Canada’s Minister of National Defence Harjit Sajjan announced Monday that the military is ramping up its operational preparedness in case it’s needed to aid remote communities struggling with COVID-19.
Mobilizing 24,000 troops represents about a quarter of the entire force and would be one of the largest peacetime mobilizations in Canadian history.
Those on standby include 10 Canadian Army units as well as Navy ships and Air Force aircraft and crew.
According to Sajjan, Canadian reservists and rangers are also being brought into service.
“These flexible teams are capable of operating as local response forces to assist with humanitarian support, wellness checks, natural disaster response and other tasks as required,” Sajjan said during a news conference with Prime Minister Justin Trudeau’s COVID-19 response committee.
“I also want to emphasize that particular attention was given to Indigenous and northern and Arctic communities.”
Sajjan was asked whether his department had responded to a request for military aid by the Long Point First Nation in Quebec to help enforce its confinement rules.
Long Point is located 630 km northwest of Montreal.
In a release sent out Monday, Chief Steeve Mathias said he has contacted both the federal government and province of Quebec for help controlling access to the community and ensuring that people there follow the strict self-isolation rules.
“Long Point is being left to its own devices. This is unacceptable and intolerable. The governments must assume their responsibilities and come help us deal with this crisis that is affecting us all and forcing us to take exceptional measures to ensure the health and safety of our members,” Mathias said.
Sajjan said there are a number of communities that have reached out to the Canadian government.
“We are in touch with many remote communities, especially Indigenous communities and the chief of defense staff has planning kind of early measures of what we can do,” he said.
The crews of two Royal Canadian Navy vessels were ordered to sequester in a Halifax hotel for two weeks as part of the preparation for any response.
Rear-Admiral Craig Baines, commander of Maritime Atlantic Forces, ordered sailors from HMCS Ville de Quebec and HMCS Moncton as well as the crew of a maritime helicopter detachment to sequester to ensure they are clear of the respiratory illness.
Efforts are underway to find an appropriate hotel, Baines said in a letter to sailors and their families, adding the sequestration won’t begin until April. After two weeks, the vessels and helicopter will head out to sea where they will be ready to respond to a domestic emergency as needed.
“This option gives us the best chance of avoiding a community spread within one of the ships should someone have contracted the virus at the last minute due to natural family interactions,” he said in his letter.
“I recognize this decision will be very challenging for our sailors and their families. In many ways, it will be like they have left on deployment, while in reality they will be very close by.”
The U.S. Navy has seen COVID-19 infections on two of its nuclear-powered aircraft carriers over the past week, where close quarters have allowed the illness to spread like wildfire among the crew.
Baines could not say how long the Ville de Quebec and Moncton would remain at sea, suggesting it would largely depend on the pandemic.

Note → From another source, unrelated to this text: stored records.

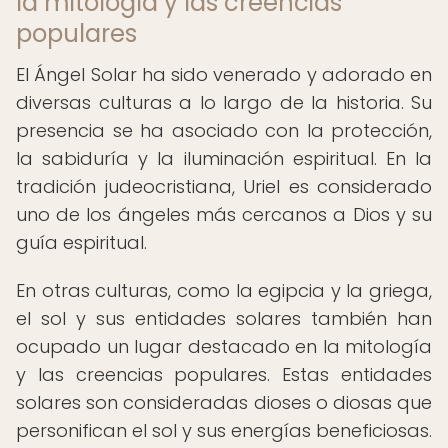
la mitología y las creencias
populares
El Ángel Solar ha sido venerado y adorado en
diversas culturas a lo largo de la historia. Su
presencia se ha asociado con la protección,
la sabiduría y la iluminación espiritual. En la
tradición judeocristiana, Uriel es considerado
uno de los ángeles más cercanos a Dios y su
guía espiritual.
En otras culturas, como la egipcia y la griega,
el sol y sus entidades solares también han
ocupado un lugar destacado en la mitología
y las creencias populares. Estas entidades
solares son consideradas dioses o diosas que
personifican el sol y sus energías beneficiosas.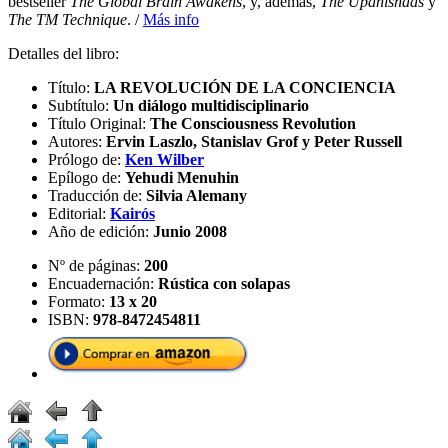
bestseller
The Global Brain Awakens
, y, además,
The Upanishads
y
The TM Technique
. /
Más info
Detalles del libro:
Título:
LA REVOLUCIÓN DE LA CONCIENCIA
Subtítulo:
Un diálogo multidisciplinario
Título Original:
The Consciousness Revolution
Autores:
Ervin Laszlo, Stanislav Grof y Peter Russell
Prólogo de:
Ken Wilber
Epílogo de:
Yehudi Menuhin
Traducción de:
Silvia Alemany
Editorial:
Kairós
Año de edición:
Junio 2008
Nº de páginas:
200
Encuadernación:
Rústica con solapas
Formato:
13 x 20
ISBN:
978-8472454811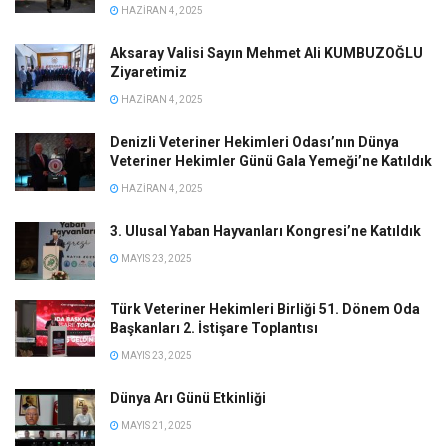
HAZIRAN 4, 2025
Aksaray Valisi Sayın Mehmet Ali KUMBUZOĞLU
Ziyaretimiz
HAZIRAN 4, 2025
Denizli Veteriner Hekimleri Odası’nın Dünya
Veteriner Hekimler Günü Gala Yemeği’ne Katıldık
HAZIRAN 4, 2025
3. Ulusal Yaban Hayvanları Kongresi’ne Katıldık
MAYIS 23, 2025
Türk Veteriner Hekimleri Birliği 51. Dönem Oda
Başkanları 2. İstişare Toplantısı
MAYIS 23, 2025
Dünya Arı Günü Etkinliği
MAYIS 21, 2025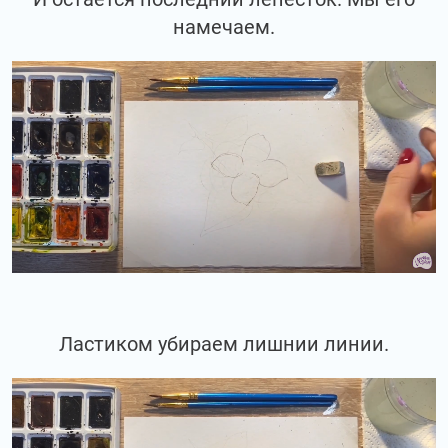
намечаем.
Ластиком убираем лишнии линии.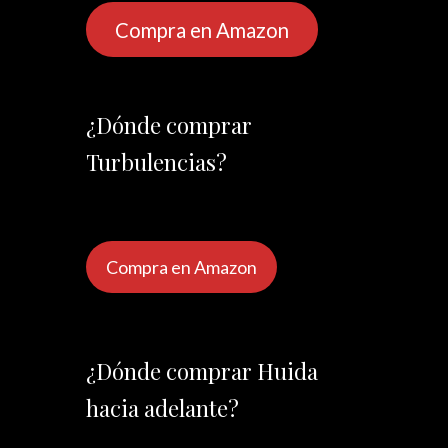
Compra en Amazon
¿Dónde comprar
Turbulencias?
Compra en Amazon
¿Dónde comprar Huida
hacia adelante?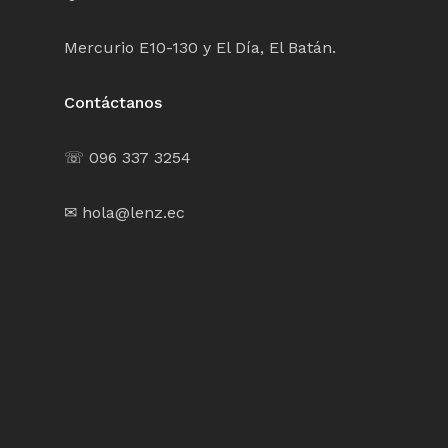
Mercurio E10-130 y El Día, El Batán.
Contáctanos
☏ 096 337 3254
✉ hola@lenz.ec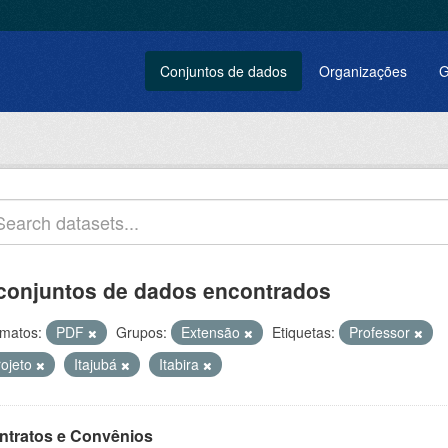
Conjuntos de dados
Organizações
G
conjuntos de dados encontrados
matos:
PDF
Grupos:
Extensão
Etiquetas:
Professor
rojeto
Itajubá
Itabira
ntratos e Convênios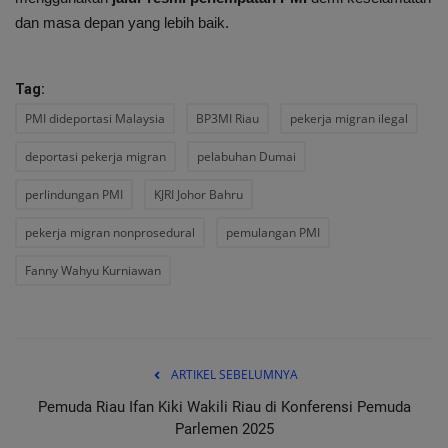
dan masa depan yang lebih baik.
Tag:
PMI dideportasi Malaysia
BP3MI Riau
pekerja migran ilegal
deportasi pekerja migran
pelabuhan Dumai
perlindungan PMI
KJRI Johor Bahru
pekerja migran nonprosedural
pemulangan PMI
Fanny Wahyu Kurniawan
ARTIKEL SEBELUMNYA
Pemuda Riau Ifan Kiki Wakili Riau di Konferensi Pemuda
Parlemen 2025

The sequestration order came as the federal government promised the military is ready to respond should a formal request for assistance come from a province, territory or municipality, whether it is to help with COVID-19 or a natural disaster such as a flood.
The minister added that the government has been in touch with some remote communities to assess their needs. The military has in recent years provided assistance, including evacuations due to flooding and forest fires, to Indigenous communities and others in the north.
The military said it is on a war footing by telling them to stay healthy and be ready to respond. He also asked members who were in the process of voluntarily leaving the Forces to reconsider and encouraged veterans to rejoin.
Meanwhile, military commanders have been working to be ready to help with COVID-19 at the same time as they could also be asked to respond to natural disasters, with many communities across Canada having experienced extreme springtime flooding over the past few years.